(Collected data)
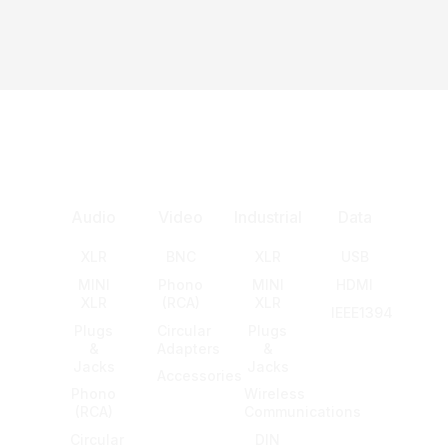
Audio
Video
Industrial
Data
XLR
BNC
XLR
USB
MINI
Phono
MINI
HDMI
XLR
(RCA)
XLR
IEEE1394
Plugs
Circular
Plugs
&
Adapters
&
Jacks
Jacks
Accessories
Phono
Wireless
(RCA)
Communications
Circular
DIN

> Exercise prompt:
Would you please print the entries once more, word for word, minus the pictures?

> Solved exercise:
Audio
Video
Industrial
Data
XLR
BNC
XLR
USB
MINI
Phono
MINI
HDMI
XLR
(RCA)
XLR
IEEE1394
Plugs
Circular
Plugs
&
Adapters
&
Jacks
Jacks
Accessories
Phono
Wireless
(RCA)
Communications
Circular
DIN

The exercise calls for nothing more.